I am not sure the new format will hit the community as hard, they just don't have many of the things we lost like badges and other. Some of the buttons will be in different places, but other than that probably won't be as big a change for them.

Having seen both places I think it would be great to merge the two in a place with badges, an active SOTM (I really hope this stabilizes and continues), workable sponsorships, and the rest. 

In fact, without those things over there, I am not sure what the attraction of the community is except for expressing anger over the changes here by leaving this one.


----------



## MakoPat (Mar 12, 2018)

Today is birthday. Maybe he is put painting Lawrence red or harvesting some sweet osage foks.
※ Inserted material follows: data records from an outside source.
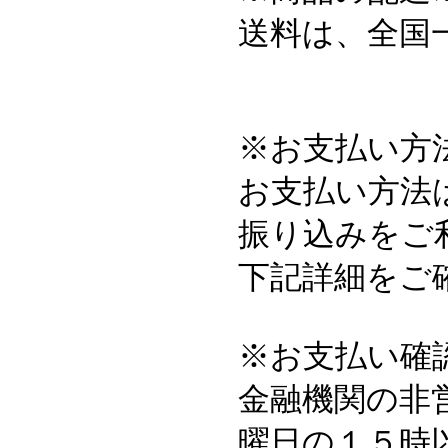
送料は、全国一
※お支払い方
お支払い方法
振り込みをご
下記詳細をご
※お支払い確
金融機関の非
曜日の１５時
I bet he he out there... being Kawkan and such. You know, cool and neighborly.


----------



## cpu_melt_down (Mar 20, 2017)

Research the history of the forums and you will understand at some point there was a split among members that resulted in the various forums.


----------



## SteveJ (Jun 24, 2020)

maybe we could do the ISCOR and post our level achieved in the tag on profile,, I hadnt done ISCOR but it seems like its just a place for the tests, not a lot of commenting or socializing ,, just musing


----------



## SteveJ (Jun 24, 2020)

cpu_melt_down said:


> Research the history of the forums and you will understand at some point there was a split among members that resulted in the various forums.


oh, I wasnt aware of any of that , seems I came to the party late


----------



## cpu_melt_down (Mar 20, 2017)

I did too, but I got bored and started reading all the forums start to finish.

Learned a lot.


----------



## cpu_melt_down (Mar 20, 2017)

Happy Birthday KawKan!


----------



## SteveJ (Jun 24, 2020)

cpu_melt_down said:


> I did too, but I got bored and started reading all the forums start to finish.
> 
> Learned a lot.


 I dont think I want to know, might give me preconcieved ideas , Ive only PMed with Bone over there , and he seems a real cool guy


----------



## cpu_melt_down (Mar 20, 2017)

By learned a lot, I didn't mean all the drama.

I meant leaned a lot about the sport.

The drama was just mixed in.


----------



## cpu_melt_down (Mar 20, 2017)

The rebelslingshotforum has a lot of useful info as well.


----------



## MakoPat (Mar 12, 2018)

I think a lot of us, Johnny Come Lately slingers, are on both forums. And nowadays we mostly get along with each other.

I think the new system here is less appealing to some. We just have to find a way to keep it friendly and interesting... and about the time we settle in... we may have to move again. But I'm here for the people. I think the interfaces will always change, but I hope the faces remian the same.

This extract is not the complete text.